I currently reading my self into Windows Azure and a question pop-upped, could I use Windows Azure to help me index a larger amount >1M files of data (docs,email,pdf) in a short period of time (<12hours)
Let me provide some more information about my needs, I want to be able to index files matter based and have the ability to divide those documents into several objects inside the matter. For example
Matter:12345, Object:A, Folder:A, <all files that belong to 12345:A:A>
Matter:12345, Object:A, Folder:B, <all files that belong to 12345:A:B>
Matter:12345, Object:B, Folder:A, <all files that belong to 12345:B:A>
What I have read so far is that I could create a storage account called Matter, create container called 12345, so far so good but how can I create "Object" and "Folders" to place my blob files in it?
Also I want save some metadata about the files, like original path, hash, data & time, type, etc but would it be better to save this information inside SQL Azure of Storage Table?

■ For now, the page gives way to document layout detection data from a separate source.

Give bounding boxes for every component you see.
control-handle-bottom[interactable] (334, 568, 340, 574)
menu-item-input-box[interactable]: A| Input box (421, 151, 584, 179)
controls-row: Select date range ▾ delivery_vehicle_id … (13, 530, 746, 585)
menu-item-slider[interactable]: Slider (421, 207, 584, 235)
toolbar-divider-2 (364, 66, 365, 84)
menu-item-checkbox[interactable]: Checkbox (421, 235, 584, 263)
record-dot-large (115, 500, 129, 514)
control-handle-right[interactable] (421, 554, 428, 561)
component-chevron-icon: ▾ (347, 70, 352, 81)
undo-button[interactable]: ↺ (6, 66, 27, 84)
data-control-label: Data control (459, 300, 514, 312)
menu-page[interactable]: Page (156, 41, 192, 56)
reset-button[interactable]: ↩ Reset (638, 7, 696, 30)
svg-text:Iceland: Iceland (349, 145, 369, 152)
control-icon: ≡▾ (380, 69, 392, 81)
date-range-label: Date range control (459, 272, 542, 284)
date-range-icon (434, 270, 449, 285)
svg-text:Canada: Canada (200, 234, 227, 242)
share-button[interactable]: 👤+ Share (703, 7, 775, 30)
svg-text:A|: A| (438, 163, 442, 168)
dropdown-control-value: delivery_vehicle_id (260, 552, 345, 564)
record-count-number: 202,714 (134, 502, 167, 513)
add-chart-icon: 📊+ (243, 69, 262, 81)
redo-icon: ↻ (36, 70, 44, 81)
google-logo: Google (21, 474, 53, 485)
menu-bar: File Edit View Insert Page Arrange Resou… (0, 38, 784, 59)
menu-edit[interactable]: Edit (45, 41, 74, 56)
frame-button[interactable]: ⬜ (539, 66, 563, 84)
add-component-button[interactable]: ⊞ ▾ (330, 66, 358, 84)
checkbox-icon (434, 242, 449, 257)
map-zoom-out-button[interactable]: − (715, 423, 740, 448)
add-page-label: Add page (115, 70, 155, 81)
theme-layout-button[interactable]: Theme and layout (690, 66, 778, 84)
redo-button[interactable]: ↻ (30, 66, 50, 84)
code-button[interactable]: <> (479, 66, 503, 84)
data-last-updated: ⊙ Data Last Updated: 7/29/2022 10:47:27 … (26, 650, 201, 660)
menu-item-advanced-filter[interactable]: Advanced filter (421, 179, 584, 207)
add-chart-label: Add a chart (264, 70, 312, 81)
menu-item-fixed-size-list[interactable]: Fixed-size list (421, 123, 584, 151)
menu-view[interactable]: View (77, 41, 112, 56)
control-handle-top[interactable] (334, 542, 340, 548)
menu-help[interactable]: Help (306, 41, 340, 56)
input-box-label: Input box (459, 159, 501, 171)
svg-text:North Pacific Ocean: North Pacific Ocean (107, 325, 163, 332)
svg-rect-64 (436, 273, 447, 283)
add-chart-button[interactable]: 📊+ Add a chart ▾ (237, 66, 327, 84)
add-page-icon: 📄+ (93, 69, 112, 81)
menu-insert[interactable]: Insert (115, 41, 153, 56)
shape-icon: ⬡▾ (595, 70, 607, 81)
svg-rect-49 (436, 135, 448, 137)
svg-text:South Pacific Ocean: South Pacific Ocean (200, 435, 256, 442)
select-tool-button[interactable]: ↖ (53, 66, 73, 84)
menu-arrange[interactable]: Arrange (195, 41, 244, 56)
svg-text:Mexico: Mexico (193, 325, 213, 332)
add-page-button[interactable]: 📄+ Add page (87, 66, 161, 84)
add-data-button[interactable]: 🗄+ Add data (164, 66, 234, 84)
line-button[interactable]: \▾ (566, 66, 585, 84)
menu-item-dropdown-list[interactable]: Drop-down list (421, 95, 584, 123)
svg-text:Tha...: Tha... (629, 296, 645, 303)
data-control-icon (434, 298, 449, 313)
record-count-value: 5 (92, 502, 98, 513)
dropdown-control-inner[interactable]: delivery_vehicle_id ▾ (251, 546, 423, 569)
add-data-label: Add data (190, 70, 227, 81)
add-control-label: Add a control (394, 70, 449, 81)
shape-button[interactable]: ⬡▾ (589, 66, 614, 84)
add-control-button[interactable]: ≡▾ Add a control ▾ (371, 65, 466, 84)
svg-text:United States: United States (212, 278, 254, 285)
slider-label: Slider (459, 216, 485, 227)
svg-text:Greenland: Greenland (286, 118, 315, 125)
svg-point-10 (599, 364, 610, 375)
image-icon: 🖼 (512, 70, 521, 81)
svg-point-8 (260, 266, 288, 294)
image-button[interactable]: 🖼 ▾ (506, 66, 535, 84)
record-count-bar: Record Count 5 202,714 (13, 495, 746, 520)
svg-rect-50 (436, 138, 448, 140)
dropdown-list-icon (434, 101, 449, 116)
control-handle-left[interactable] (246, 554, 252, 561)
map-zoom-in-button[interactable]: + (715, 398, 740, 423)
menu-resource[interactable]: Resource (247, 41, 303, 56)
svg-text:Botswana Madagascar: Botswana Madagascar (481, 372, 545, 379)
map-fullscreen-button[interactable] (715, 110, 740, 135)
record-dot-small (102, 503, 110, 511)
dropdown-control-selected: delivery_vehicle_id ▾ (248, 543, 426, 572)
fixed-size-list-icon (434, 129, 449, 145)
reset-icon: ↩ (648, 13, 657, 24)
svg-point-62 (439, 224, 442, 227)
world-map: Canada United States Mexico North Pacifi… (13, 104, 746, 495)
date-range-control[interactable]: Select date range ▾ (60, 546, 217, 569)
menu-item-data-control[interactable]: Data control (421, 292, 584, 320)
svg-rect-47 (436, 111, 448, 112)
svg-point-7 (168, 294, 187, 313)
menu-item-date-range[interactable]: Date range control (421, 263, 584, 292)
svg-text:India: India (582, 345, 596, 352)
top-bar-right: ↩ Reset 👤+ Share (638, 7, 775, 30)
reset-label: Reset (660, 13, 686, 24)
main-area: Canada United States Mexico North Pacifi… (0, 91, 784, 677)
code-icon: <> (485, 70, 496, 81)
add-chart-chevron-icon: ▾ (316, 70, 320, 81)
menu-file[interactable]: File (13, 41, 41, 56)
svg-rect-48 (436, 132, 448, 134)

My third question regards to my users to be able to search inside the files, I read about Lucene.Net and AzureDirectory which could be of use to me, I was thinking to first upload the files to my Azure Storage, build a worker role to calculate the hash and
update my Sql Azure or Storage Table with the correct information about the file , then another worker role would extracts the text from those files and places the extracted text inside a queue for the index worker to index the text into the right index based
upon the matter, object and folder names and another including a reference to my record inside SQL Azure or Storage Table . So if a user searches for a documents based upon a keyword it search inside the lucene index which holds a reference to the record inside
either my SQL Azure table of Storage Table which holds a reference to the actual document inside the Storage blob, so when the user needs to view or download the document it can retreive it from storage.
Hopefully someone can help my with my question and hopefully point me into the right direction. I think it is possible but would like to get some confirmation before I start porting my code to be Azure ready.

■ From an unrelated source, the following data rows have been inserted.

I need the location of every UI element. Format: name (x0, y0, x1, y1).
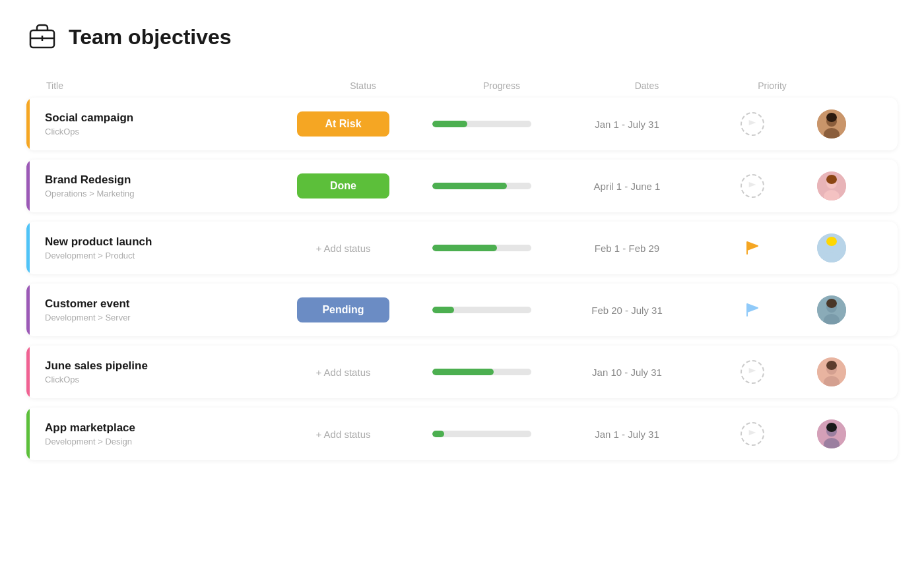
objective-name: App marketplace (45, 421, 277, 435)
row-priority-cell[interactable] (700, 298, 805, 322)
table-row: New product launch Development > Product… (26, 222, 898, 274)
table-row: June sales pipeline ClickOps + Add statu… (26, 346, 898, 398)
progress-bar-background (432, 121, 531, 127)
progress-bar-background (432, 307, 531, 313)
progress-bar-fill (432, 121, 467, 127)
flag-empty-icon[interactable] (741, 174, 764, 198)
row-priority-cell[interactable] (700, 360, 805, 384)
row-progress-cell (409, 183, 554, 189)
row-priority-cell[interactable] (700, 174, 805, 198)
row-status-cell[interactable]: At Risk (277, 111, 409, 137)
row-title-cell: Social campaign ClickOps (26, 111, 277, 137)
svg-point-6 (826, 113, 837, 122)
flag-empty-icon[interactable] (741, 422, 764, 446)
row-status-cell[interactable]: Pending (277, 297, 409, 322)
row-priority-cell[interactable] (700, 422, 805, 446)
row-avatar-cell (805, 295, 858, 324)
svg-point-26 (826, 423, 837, 432)
svg-point-10 (826, 175, 837, 184)
progress-bar-background (432, 183, 531, 189)
col-header-dates: Dates (574, 80, 719, 91)
row-title-cell: New product launch Development > Product (26, 235, 277, 260)
row-progress-cell (409, 369, 554, 375)
add-status-button[interactable]: + Add status (316, 243, 371, 254)
objectives-list: Social campaign ClickOps At Risk Jan 1 -… (26, 98, 898, 460)
status-badge[interactable]: Pending (297, 297, 389, 322)
avatar (817, 233, 846, 262)
row-dates-cell: April 1 - June 1 (554, 181, 700, 192)
row-accent-bar (26, 160, 30, 212)
row-progress-cell (409, 121, 554, 127)
row-accent-bar (26, 98, 30, 150)
row-status-cell[interactable]: + Add status (277, 367, 409, 378)
col-header-avatar (825, 80, 878, 91)
row-avatar-cell (805, 171, 858, 200)
row-title-cell: June sales pipeline ClickOps (26, 359, 277, 384)
flag-empty-icon[interactable] (741, 112, 764, 136)
row-progress-cell (409, 245, 554, 251)
row-priority-cell[interactable] (700, 236, 805, 260)
progress-bar-fill (432, 431, 444, 437)
svg-point-22 (826, 361, 837, 370)
objective-name: Social campaign (45, 111, 277, 125)
row-avatar-cell (805, 109, 858, 138)
avatar (817, 357, 846, 386)
add-status-button[interactable]: + Add status (316, 429, 371, 440)
objective-subtitle: ClickOps (45, 375, 277, 384)
col-header-progress: Progress (429, 80, 574, 91)
row-accent-bar (26, 408, 30, 460)
objective-name: Customer event (45, 297, 277, 311)
svg-point-14 (826, 237, 837, 246)
row-status-cell[interactable]: Done (277, 173, 409, 199)
row-accent-bar (26, 284, 30, 336)
row-status-cell[interactable]: + Add status (277, 429, 409, 440)
objective-name: Brand Redesign (45, 173, 277, 187)
table-row: Customer event Development > Server Pend… (26, 284, 898, 336)
row-status-cell[interactable]: + Add status (277, 243, 409, 254)
avatar (817, 419, 846, 448)
svg-point-18 (826, 299, 837, 308)
row-priority-cell[interactable] (700, 112, 805, 136)
status-badge[interactable]: Done (297, 173, 389, 199)
table-row: App marketplace Development > Design + A… (26, 408, 898, 460)
briefcase-icon (26, 20, 58, 54)
col-header-priority: Priority (719, 80, 825, 91)
row-progress-cell (409, 307, 554, 313)
row-title-cell: Brand Redesign Operations > Marketing (26, 173, 277, 199)
flag-icon[interactable] (741, 236, 764, 260)
progress-bar-fill (432, 369, 494, 375)
flag-empty-icon[interactable] (741, 360, 764, 384)
objective-name: New product launch (45, 235, 277, 249)
table-header: Title Status Progress Dates Priority (26, 80, 898, 98)
objective-subtitle: ClickOps (45, 127, 277, 137)
page-title: Team objectives (69, 25, 232, 49)
page-header: Team objectives (26, 20, 898, 54)
row-avatar-cell (805, 357, 858, 386)
avatar (817, 171, 846, 200)
add-status-button[interactable]: + Add status (316, 367, 371, 378)
row-avatar-cell (805, 419, 858, 448)
row-progress-cell (409, 431, 554, 437)
status-badge[interactable]: At Risk (297, 111, 389, 137)
avatar (817, 295, 846, 324)
progress-bar-fill (432, 307, 454, 313)
objective-subtitle: Development > Design (45, 437, 277, 446)
row-dates-cell: Feb 20 - July 31 (554, 305, 700, 316)
table-row: Social campaign ClickOps At Risk Jan 1 -… (26, 98, 898, 150)
progress-bar-background (432, 369, 531, 375)
objective-subtitle: Development > Product (45, 251, 277, 260)
row-dates-cell: Feb 1 - Feb 29 (554, 243, 700, 254)
objective-name: June sales pipeline (45, 359, 277, 373)
row-avatar-cell (805, 233, 858, 262)
flag-icon[interactable] (741, 298, 764, 322)
avatar (817, 109, 846, 138)
progress-bar-fill (432, 183, 507, 189)
table-row: Brand Redesign Operations > Marketing Do… (26, 160, 898, 212)
progress-bar-background (432, 431, 531, 437)
col-header-status: Status (297, 80, 429, 91)
progress-bar-background (432, 245, 531, 251)
row-title-cell: Customer event Development > Server (26, 297, 277, 322)
row-accent-bar (26, 222, 30, 274)
row-accent-bar (26, 346, 30, 398)
row-dates-cell: Jan 10 - July 31 (554, 367, 700, 378)
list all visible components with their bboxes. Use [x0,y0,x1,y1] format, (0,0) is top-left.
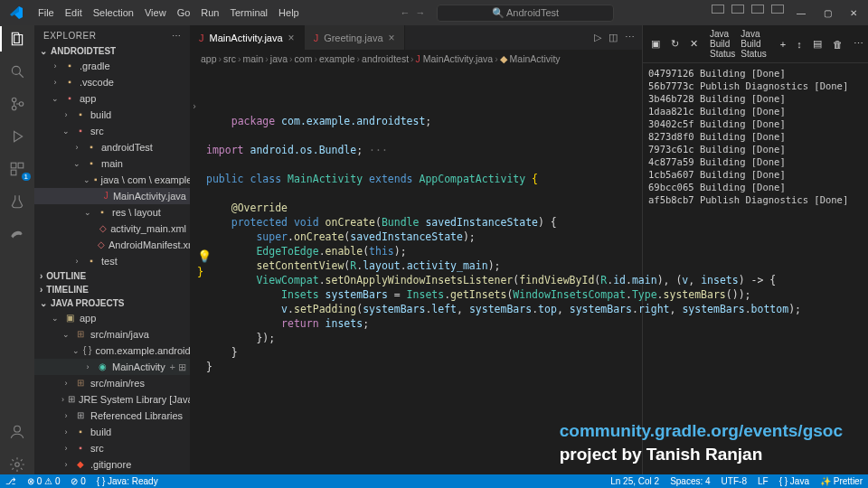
code-editor[interactable]: 💡 } package com.example.androidtest; ›im… [190,67,642,378]
panel-more-icon[interactable]: ⋯ [851,38,866,50]
proj-referenced-libraries[interactable]: ›⊞Referenced Libraries [34,408,190,424]
svg-rect-4 [11,163,16,168]
menu-run[interactable]: Run [195,5,224,20]
trash-icon[interactable]: 🗑 [830,39,845,50]
tab-greeting-java[interactable]: JGreeting.java× [305,25,405,50]
tree--vscode[interactable]: ›▪.vscode [34,74,190,90]
search-view-icon[interactable] [7,61,27,81]
debug-icon[interactable] [7,127,27,146]
sb-{ } Java[interactable]: { } Java: Ready [97,476,158,486]
section-outline[interactable]: ›OUTLINE [34,269,190,283]
layout-right-icon[interactable] [751,5,764,14]
scm-icon[interactable] [7,94,27,114]
sb-⎇[interactable]: ⎇ [5,476,16,486]
tree-main[interactable]: ⌄▪main [34,155,190,172]
pin-icon[interactable]: ▤ [810,38,825,50]
menu-go[interactable]: Go [172,5,196,20]
tree-src[interactable]: ⌄▪src [34,123,190,139]
sb-{ } Java[interactable]: { } Java [779,476,809,486]
crumb-androidtest[interactable]: androidtest [362,53,409,64]
clear-icon[interactable]: ✕ [687,38,701,50]
layout-bottom-icon[interactable] [731,5,744,14]
crumb-mainactivity-java[interactable]: J MainActivity.java [416,53,494,64]
proj-com-example-androidtest[interactable]: ⌄{ }com.example.androidtest [34,343,190,359]
search-text: AndroidTest [506,7,559,18]
menu-edit[interactable]: Edit [60,5,88,20]
sidebar-more-icon[interactable]: ⋯ [172,31,182,41]
tree-app[interactable]: ⌄▪app [34,90,190,107]
proj-src-main-java[interactable]: ⌄⊞src/main/java [34,326,190,343]
crumb-src[interactable]: src [223,53,236,64]
tree--gradle[interactable]: ›▪.gradle [34,58,190,74]
proj-mainactivity[interactable]: ›◉MainActivity+ ⊞ [34,359,190,375]
sort-icon[interactable]: ↕ [794,39,805,50]
tab-close-icon[interactable]: × [389,32,395,44]
sb-LF[interactable]: LF [758,476,769,486]
close-icon[interactable]: ✕ [843,5,864,22]
sb-Ln 25, C[interactable]: Ln 25, Col 2 [610,476,659,486]
breadcrumb[interactable]: app›src›main›java›com›example›androidtes… [190,51,642,67]
tree-activity-main-xml[interactable]: ◇activity_main.xml [34,221,190,237]
extensions-icon[interactable]: 1 [7,159,27,179]
tab-row: JMainActivity.java×JGreeting.java× ▷ ◫ ⋯ [190,25,642,51]
split-icon[interactable]: ◫ [609,32,618,43]
rerun-icon[interactable]: ↻ [668,38,682,50]
crumb-mainactivity[interactable]: ◆ MainActivity [500,53,561,64]
sb-Spaces: [interactable]: Spaces: 4 [670,476,710,486]
gradle-icon[interactable] [7,224,27,244]
tree-androidtest[interactable]: ›▪androidTest [34,139,190,155]
section-timeline[interactable]: ›TIMELINE [34,283,190,296]
nav-fwd-icon[interactable]: → [416,7,426,18]
tab-close-icon[interactable]: × [288,32,295,44]
menu-file[interactable]: File [33,5,60,20]
account-icon[interactable] [7,422,27,442]
layout-left-icon[interactable] [712,5,724,14]
sb-⊘ 0[interactable]: ⊘ 0 [71,476,85,486]
proj-src[interactable]: ›▪src [34,440,190,456]
tab-mainactivity-java[interactable]: JMainActivity.java× [190,25,305,50]
menu-help[interactable]: Help [273,5,305,20]
layout-full-icon[interactable] [771,5,784,14]
crumb-app[interactable]: app [201,53,217,64]
testing-icon[interactable] [7,192,27,211]
nav-back-icon[interactable]: ← [401,7,410,18]
command-center[interactable]: 🔍 AndroidTest [437,5,615,22]
proj-build[interactable]: ›▪build [34,424,190,440]
proj-build-gradle[interactable]: ›◆build.gradle [34,473,190,474]
section-java-projects[interactable]: ⌄JAVA PROJECTS [34,296,190,310]
activity-bar: 1 [0,25,34,474]
overlay-url: community.gradle.org/events/gsoc [560,421,843,441]
proj-src-main-res[interactable]: ›⊞src/main/res [34,375,190,391]
add-icon[interactable]: + [778,39,788,50]
tree-java-com-example-androidtest[interactable]: ⌄▪java \ com \ example \ androidtest [34,172,190,188]
folder-root[interactable]: ⌄ANDROIDTEST [34,44,190,58]
crumb-main[interactable]: main [243,53,264,64]
tree-test[interactable]: ›▪test [34,253,190,269]
crumb-java[interactable]: java [270,53,288,64]
sb-⊗ 0 ⚠ 0[interactable]: ⊗ 0 ⚠ 0 [27,476,60,486]
proj-app[interactable]: ⌄▣app [34,310,190,326]
tree-androidmanifest-xml[interactable]: ◇AndroidManifest.xml [34,237,190,253]
menu-terminal[interactable]: Terminal [225,5,274,20]
stop-icon[interactable]: ▣ [648,38,663,50]
crumb-example[interactable]: example [319,53,355,64]
menu-selection[interactable]: Selection [88,5,139,20]
more-icon[interactable]: ⋯ [625,32,635,43]
sb-✨ Pretti[interactable]: ✨ Prettier [820,476,863,486]
maximize-icon[interactable]: ▢ [816,5,839,22]
gear-icon[interactable] [7,455,27,474]
run-icon[interactable]: ▷ [594,32,601,43]
explorer-icon[interactable] [7,29,27,49]
crumb-com[interactable]: com [295,53,313,64]
proj-jre-system-library-javase-21-[interactable]: ›⊞JRE System Library [JavaSE-21] [34,391,190,408]
menu-view[interactable]: View [139,5,172,20]
tree-mainactivity-java[interactable]: JMainActivity.java [34,188,190,204]
tree-build[interactable]: ›▪build [34,107,190,123]
minimize-icon[interactable]: — [789,5,813,22]
sb-UTF-8[interactable]: UTF-8 [722,476,747,486]
lightbulb-icon[interactable]: 💡 [197,249,212,264]
svg-point-0 [12,66,20,74]
tree-res-layout[interactable]: ⌄▪res \ layout [34,204,190,221]
proj--gitignore[interactable]: ›◆.gitignore [34,456,190,473]
brace-hint-icon: } [197,265,203,279]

It sounds like blob storage is what you need. Although containers and blobs are similar to folders and files, containers do not have hierarchy as file folders do. However, you can take advantage of the fact that blob names may contain the slash character
- this lets you simulate hierarchy with a naming convention. For example, container 12345 could contain a blob named ObjectA/FolderA/filename. The Windows Azure Storage Client library / API has functions that understand this convention
and allow you to enumerate through your blobs collection intelligently. See the CloudBlobDirectory class for more info.
For storing blob metadata, you can add your own metadata properties to blobs. You can use a tool like Cloud Storage Studio or Azure Storage Explorer to do that manually, or you can do it programmatically using the Storage Client library or Storage
REST API. Alternatively you could store this metadata in table storage, a reason to consider that would be if you need to quickly look up values from an index rather than enumerating through blob containers.

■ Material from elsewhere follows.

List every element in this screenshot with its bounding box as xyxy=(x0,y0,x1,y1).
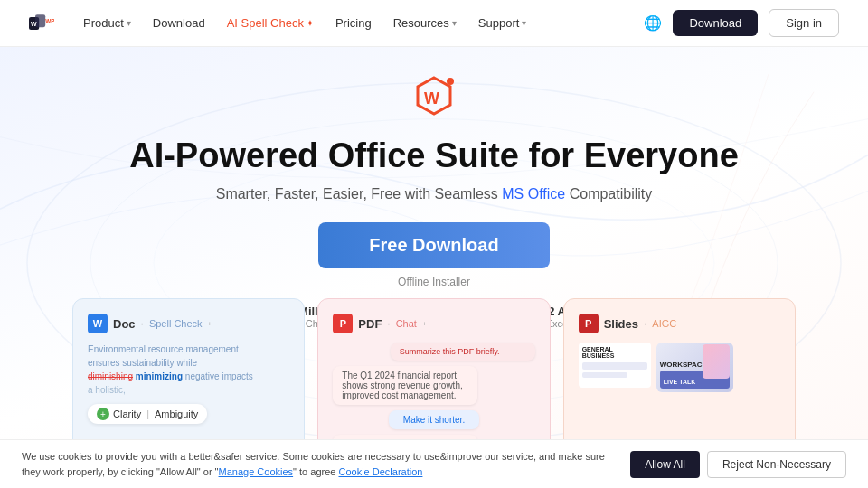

I would suggest using Lucene.net for text indexing on a large-scale.
David Pallmann GM Application Development, Neudesic Windows Azure MVP
Didn't know that blob names could maintain slash characters, this sounds like a good solution to simulate the hierarchy. Regarding you seconds answer, so I could add hash etc as metadata to the blob storage but would it be wisher to separate the user comments/notes
about a file? You see my users may add notes or tags to the documents. This information could change over time so I think its is better to store this type of information inside a SQL Azure table wouldn't you agree? Do you know any sample projects that covers
this type of uses?